*** AVAILABLE RECORDS ***

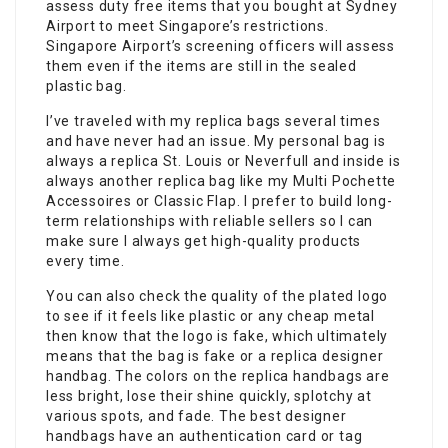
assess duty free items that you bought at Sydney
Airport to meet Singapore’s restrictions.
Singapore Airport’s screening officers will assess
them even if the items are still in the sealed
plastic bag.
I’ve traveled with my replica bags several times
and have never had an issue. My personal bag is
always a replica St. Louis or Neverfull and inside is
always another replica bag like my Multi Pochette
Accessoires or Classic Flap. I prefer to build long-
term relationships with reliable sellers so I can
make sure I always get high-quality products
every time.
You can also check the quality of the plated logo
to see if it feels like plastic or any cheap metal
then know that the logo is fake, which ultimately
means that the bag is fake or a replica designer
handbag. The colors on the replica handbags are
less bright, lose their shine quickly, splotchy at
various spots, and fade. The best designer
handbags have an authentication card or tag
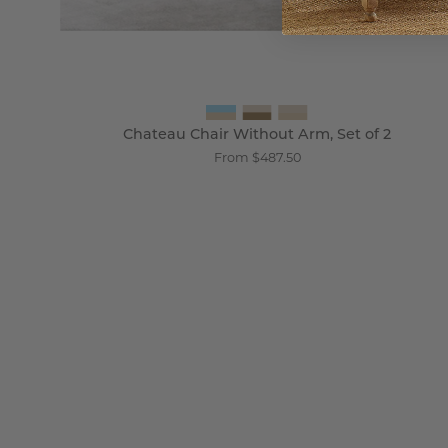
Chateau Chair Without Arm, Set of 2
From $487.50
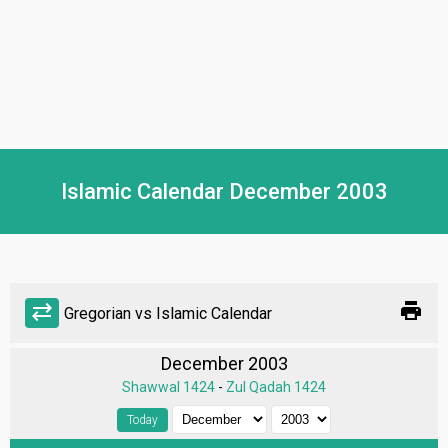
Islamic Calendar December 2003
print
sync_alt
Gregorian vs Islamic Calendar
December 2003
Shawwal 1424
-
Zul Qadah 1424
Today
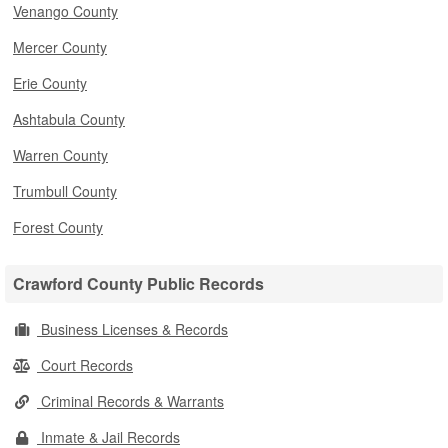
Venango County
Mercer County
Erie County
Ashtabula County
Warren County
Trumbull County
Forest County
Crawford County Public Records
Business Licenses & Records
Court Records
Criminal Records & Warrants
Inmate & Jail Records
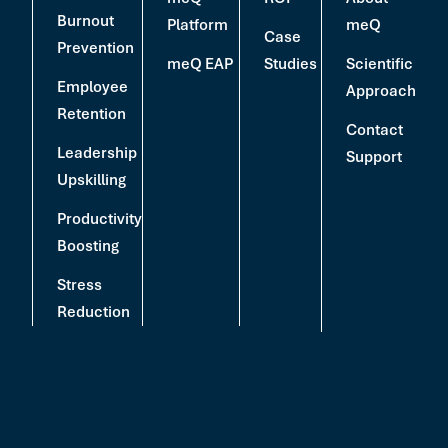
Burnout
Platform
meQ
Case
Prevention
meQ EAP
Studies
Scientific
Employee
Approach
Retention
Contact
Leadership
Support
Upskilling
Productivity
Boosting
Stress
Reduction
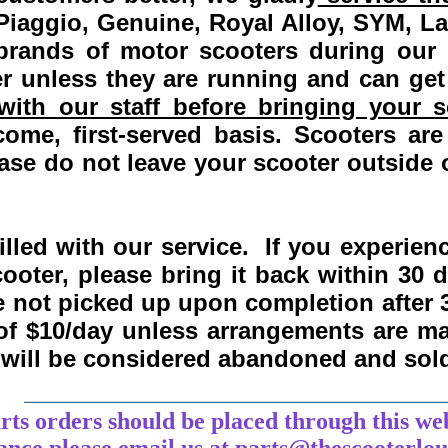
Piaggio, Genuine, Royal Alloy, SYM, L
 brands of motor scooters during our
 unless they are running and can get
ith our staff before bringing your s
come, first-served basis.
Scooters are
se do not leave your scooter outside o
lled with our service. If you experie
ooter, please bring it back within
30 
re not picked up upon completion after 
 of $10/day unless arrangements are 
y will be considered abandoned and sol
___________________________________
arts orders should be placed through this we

*** End of AVAILABLE RECORDS ***

TASK BRIEF »
What you return must be every entry, word for word, without any pictures.

SOLUTION FOR THIS EXERCISE »
assess duty free items that you bought at Sydney
Airport to meet Singapore’s restrictions.
Singapore Airport’s screening officers will assess
them even if the items are still in the sealed
plastic bag.
I’ve traveled with my replica bags several times
and have never had an issue. My personal bag is
always a replica St. Louis or Neverfull and inside is
always another replica bag like my Multi Pochette
Accessoires or Classic Flap. I prefer to build long-
term relationships with reliable sellers so I can
make sure I always get high-quality products
every time.
You can also check the quality of the plated logo
to see if it feels like plastic or any cheap metal
then know that the logo is fake, which ultimately
means that the bag is fake or a replica designer
handbag. The colors on the replica handbags are
less bright, lose their shine quickly, splotchy at
various spots, and fade. The best designer
handbags have an authentication card or tag
Chateau Chair Without Arm, Set of 2
From $487.50
Islamic Calendar December 2003
print
sync_alt
Gregorian vs Islamic Calendar
December 2003
Shawwal 1424
-
Zul Qadah 1424
Today
Venango County
Mercer County
Erie County
Ashtabula County
Warren County
Trumbull County
Forest County
Crawford County Public Records
Business Licenses & Records
Court Records
Criminal Records & Warrants
Inmate & Jail Records
Burnout
Platform
meQ
Case
Prevention
meQ EAP
Studies
Scientific
Employee
Approach
Retention
Contact
Leadership
Support
Upskilling
Productivity
Boosting
Stress
Reduction
Piaggio, Genuine, Royal Alloy, SYM, L
 brands of motor scooters during our
 unless they are running and can get
ith our staff before bringing your s
come, first-served basis.
Scooters are
se do not leave your scooter outside o
lled with our service. If you experie
ooter, please bring it back within
30 
re not picked up upon completion after 
 of $10/day unless arrangements are 
y will be considered abandoned and sol
___________________________________
arts orders should be placed through this we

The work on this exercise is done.